== What you are asked to do ==
What lines of the data hold the string "right"? Pull each one out.

Rendered page images:
──────────────────────────────
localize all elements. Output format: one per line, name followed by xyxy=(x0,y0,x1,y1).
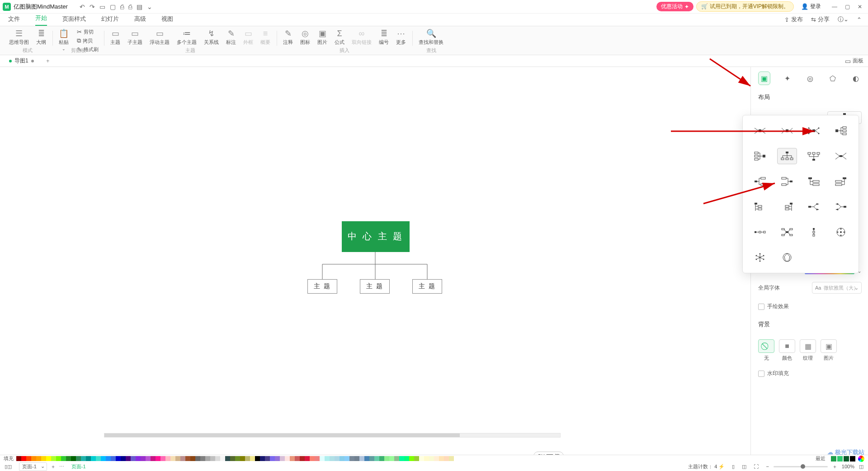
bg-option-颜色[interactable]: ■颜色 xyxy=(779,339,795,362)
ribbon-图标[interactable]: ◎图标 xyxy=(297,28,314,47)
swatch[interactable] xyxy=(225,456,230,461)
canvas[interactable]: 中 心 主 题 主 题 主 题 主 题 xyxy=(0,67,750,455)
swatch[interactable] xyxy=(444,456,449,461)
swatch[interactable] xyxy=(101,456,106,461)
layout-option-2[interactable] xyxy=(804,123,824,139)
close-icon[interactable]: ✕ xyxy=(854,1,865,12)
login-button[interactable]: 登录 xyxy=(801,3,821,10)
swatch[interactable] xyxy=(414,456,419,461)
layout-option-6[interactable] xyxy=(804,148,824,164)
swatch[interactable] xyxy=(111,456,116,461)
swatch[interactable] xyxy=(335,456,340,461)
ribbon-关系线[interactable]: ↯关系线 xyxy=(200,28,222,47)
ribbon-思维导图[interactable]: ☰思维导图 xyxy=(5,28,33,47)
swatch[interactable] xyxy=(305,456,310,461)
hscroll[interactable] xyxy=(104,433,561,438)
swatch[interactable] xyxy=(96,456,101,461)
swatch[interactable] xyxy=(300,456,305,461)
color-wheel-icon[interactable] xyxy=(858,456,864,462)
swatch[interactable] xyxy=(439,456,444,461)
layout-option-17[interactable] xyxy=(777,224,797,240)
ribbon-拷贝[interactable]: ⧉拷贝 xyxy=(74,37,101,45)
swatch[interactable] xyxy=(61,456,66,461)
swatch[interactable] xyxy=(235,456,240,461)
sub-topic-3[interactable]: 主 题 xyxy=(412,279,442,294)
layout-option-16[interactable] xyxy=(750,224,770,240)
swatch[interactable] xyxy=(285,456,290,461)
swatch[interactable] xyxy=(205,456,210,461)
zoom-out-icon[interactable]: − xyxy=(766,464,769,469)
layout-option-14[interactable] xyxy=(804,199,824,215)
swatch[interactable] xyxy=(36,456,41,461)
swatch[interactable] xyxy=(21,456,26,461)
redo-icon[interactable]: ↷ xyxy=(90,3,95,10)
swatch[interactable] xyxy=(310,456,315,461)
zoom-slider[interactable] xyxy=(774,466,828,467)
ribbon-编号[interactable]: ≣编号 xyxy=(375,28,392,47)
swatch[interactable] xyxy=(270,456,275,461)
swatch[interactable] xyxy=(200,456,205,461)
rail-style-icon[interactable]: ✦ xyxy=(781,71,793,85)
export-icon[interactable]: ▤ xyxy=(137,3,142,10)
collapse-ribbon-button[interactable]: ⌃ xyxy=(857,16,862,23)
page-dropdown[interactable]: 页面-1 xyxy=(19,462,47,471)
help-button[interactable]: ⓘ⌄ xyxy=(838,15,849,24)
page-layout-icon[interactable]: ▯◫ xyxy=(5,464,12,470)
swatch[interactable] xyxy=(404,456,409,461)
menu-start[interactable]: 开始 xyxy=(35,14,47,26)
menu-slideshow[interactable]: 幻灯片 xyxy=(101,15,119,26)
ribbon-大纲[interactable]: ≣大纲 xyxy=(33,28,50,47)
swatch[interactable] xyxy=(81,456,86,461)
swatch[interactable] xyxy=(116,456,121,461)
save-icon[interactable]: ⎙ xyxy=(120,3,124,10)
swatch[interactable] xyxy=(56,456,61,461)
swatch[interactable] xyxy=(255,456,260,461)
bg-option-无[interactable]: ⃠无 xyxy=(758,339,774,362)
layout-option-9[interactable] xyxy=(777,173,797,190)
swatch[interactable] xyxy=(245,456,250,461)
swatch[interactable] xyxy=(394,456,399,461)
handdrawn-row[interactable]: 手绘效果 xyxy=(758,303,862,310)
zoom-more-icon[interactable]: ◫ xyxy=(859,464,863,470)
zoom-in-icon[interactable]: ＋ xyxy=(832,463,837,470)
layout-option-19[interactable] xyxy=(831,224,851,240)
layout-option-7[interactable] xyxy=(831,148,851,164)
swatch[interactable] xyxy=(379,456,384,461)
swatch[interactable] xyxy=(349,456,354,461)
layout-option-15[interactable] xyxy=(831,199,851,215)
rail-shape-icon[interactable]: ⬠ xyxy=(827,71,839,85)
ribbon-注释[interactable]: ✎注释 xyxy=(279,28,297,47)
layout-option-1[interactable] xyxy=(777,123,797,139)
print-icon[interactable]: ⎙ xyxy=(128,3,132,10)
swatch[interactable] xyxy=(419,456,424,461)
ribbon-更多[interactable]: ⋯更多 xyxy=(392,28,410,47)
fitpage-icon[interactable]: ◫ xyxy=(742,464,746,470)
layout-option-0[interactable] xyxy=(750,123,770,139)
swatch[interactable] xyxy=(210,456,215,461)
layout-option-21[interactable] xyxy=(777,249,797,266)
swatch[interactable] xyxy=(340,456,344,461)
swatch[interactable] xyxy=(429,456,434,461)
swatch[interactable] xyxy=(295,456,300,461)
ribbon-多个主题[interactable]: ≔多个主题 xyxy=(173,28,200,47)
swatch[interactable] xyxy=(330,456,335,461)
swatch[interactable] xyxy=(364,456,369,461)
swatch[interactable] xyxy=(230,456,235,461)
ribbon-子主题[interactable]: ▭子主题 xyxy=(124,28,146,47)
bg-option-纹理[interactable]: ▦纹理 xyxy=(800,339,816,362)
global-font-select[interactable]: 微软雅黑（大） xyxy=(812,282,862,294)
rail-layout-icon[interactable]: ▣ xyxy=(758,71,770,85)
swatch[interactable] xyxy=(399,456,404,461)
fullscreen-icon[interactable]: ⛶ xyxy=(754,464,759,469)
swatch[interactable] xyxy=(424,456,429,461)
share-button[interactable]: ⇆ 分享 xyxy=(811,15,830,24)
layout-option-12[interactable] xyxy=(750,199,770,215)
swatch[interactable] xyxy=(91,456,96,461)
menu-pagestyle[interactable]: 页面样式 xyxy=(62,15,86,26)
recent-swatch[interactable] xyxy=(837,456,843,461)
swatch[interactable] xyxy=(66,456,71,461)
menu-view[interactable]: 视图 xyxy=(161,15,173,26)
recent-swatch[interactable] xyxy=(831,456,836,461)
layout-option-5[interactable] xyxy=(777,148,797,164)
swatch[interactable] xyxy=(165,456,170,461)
──────────────────────────────
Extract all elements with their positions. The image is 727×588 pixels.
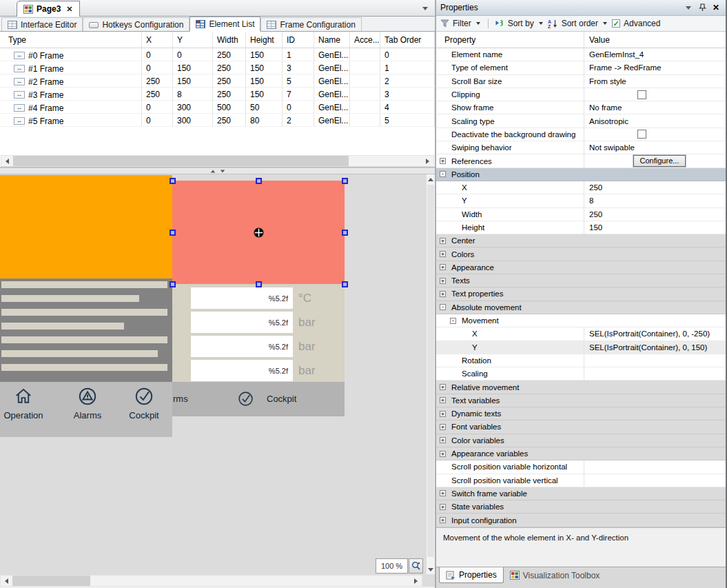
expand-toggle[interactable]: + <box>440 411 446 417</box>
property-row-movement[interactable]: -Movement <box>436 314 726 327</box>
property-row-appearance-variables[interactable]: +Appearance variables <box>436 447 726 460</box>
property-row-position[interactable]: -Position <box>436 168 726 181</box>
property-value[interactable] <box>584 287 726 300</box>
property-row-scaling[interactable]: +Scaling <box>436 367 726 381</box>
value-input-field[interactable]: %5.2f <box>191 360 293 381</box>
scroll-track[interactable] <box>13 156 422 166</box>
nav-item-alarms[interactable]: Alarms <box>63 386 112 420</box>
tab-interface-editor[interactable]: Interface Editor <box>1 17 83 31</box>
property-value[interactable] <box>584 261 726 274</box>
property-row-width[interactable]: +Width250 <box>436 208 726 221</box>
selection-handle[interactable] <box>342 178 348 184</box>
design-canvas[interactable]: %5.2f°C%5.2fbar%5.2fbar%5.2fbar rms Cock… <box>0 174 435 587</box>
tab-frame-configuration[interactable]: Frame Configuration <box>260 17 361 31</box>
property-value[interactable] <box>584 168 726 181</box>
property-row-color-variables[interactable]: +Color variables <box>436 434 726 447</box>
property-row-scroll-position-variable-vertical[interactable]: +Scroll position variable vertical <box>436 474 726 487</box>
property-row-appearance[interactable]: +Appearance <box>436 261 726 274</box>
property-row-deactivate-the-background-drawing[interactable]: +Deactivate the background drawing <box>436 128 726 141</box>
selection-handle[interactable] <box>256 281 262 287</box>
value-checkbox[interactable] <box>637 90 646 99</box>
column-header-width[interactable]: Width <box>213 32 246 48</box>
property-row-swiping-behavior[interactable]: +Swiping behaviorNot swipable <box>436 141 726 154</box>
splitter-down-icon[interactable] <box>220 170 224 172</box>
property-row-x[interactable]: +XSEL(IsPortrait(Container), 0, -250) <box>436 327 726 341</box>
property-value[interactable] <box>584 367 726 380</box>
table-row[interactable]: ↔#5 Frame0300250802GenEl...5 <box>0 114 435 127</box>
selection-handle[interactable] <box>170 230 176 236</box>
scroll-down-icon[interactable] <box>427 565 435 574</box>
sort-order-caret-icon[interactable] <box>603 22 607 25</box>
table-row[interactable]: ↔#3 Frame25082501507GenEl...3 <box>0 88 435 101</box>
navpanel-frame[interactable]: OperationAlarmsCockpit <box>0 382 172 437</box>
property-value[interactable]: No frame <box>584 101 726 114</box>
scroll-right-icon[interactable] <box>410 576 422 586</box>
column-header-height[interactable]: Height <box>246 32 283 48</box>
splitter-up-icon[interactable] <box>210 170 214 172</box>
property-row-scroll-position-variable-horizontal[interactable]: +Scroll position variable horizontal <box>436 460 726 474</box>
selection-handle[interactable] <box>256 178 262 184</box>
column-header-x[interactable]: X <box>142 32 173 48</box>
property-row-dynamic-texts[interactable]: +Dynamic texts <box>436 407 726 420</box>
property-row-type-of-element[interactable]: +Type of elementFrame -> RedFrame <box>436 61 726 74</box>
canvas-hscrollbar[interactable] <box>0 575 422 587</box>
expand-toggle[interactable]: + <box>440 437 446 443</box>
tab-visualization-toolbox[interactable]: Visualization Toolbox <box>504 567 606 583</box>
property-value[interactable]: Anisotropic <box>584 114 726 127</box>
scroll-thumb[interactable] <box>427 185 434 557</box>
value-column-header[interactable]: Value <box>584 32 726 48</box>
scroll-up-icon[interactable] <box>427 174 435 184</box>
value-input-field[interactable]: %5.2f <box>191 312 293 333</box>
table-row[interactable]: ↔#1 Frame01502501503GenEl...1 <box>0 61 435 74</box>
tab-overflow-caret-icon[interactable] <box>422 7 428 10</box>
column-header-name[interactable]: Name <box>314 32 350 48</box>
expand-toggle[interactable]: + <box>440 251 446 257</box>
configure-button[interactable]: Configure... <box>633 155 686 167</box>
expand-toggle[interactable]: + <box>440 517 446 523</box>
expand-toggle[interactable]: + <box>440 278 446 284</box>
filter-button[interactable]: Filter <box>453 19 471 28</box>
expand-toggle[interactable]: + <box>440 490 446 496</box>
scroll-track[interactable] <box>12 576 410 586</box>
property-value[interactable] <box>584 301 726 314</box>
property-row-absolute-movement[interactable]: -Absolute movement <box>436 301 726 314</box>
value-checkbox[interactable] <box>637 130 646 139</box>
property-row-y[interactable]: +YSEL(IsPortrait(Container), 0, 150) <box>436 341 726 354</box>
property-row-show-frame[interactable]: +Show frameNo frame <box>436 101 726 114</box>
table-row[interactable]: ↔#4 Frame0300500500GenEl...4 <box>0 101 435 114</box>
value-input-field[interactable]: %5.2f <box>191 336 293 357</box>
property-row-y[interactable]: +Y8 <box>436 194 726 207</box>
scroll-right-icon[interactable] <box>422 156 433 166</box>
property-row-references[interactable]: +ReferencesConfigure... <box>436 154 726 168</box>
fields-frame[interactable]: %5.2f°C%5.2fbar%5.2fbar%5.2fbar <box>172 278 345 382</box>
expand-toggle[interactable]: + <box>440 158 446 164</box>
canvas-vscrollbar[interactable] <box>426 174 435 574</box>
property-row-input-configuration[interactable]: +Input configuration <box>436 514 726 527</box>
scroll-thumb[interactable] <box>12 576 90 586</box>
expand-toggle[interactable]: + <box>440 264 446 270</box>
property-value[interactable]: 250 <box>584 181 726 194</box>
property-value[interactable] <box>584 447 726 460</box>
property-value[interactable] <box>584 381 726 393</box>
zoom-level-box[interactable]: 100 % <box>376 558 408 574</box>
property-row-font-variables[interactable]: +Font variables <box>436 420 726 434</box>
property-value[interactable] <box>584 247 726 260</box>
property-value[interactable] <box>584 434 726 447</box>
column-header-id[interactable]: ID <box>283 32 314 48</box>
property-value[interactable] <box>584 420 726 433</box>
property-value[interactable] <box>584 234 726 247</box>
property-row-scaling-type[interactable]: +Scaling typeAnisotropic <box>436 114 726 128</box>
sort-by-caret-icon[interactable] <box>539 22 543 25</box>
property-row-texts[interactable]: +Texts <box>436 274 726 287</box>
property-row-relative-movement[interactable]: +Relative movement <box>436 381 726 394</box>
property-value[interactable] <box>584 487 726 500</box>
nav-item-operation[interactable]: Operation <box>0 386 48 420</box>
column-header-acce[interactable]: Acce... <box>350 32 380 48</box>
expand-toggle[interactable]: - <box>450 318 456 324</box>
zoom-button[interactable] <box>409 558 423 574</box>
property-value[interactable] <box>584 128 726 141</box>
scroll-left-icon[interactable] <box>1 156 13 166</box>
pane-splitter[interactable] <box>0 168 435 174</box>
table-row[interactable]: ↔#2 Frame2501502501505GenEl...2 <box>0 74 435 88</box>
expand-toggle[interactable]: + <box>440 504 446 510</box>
──────────────────────────────
== Exercise output ==
scroll-right-icon[interactable] <box>410 576 422 586</box>
scroll-right-icon[interactable] <box>422 156 433 166</box>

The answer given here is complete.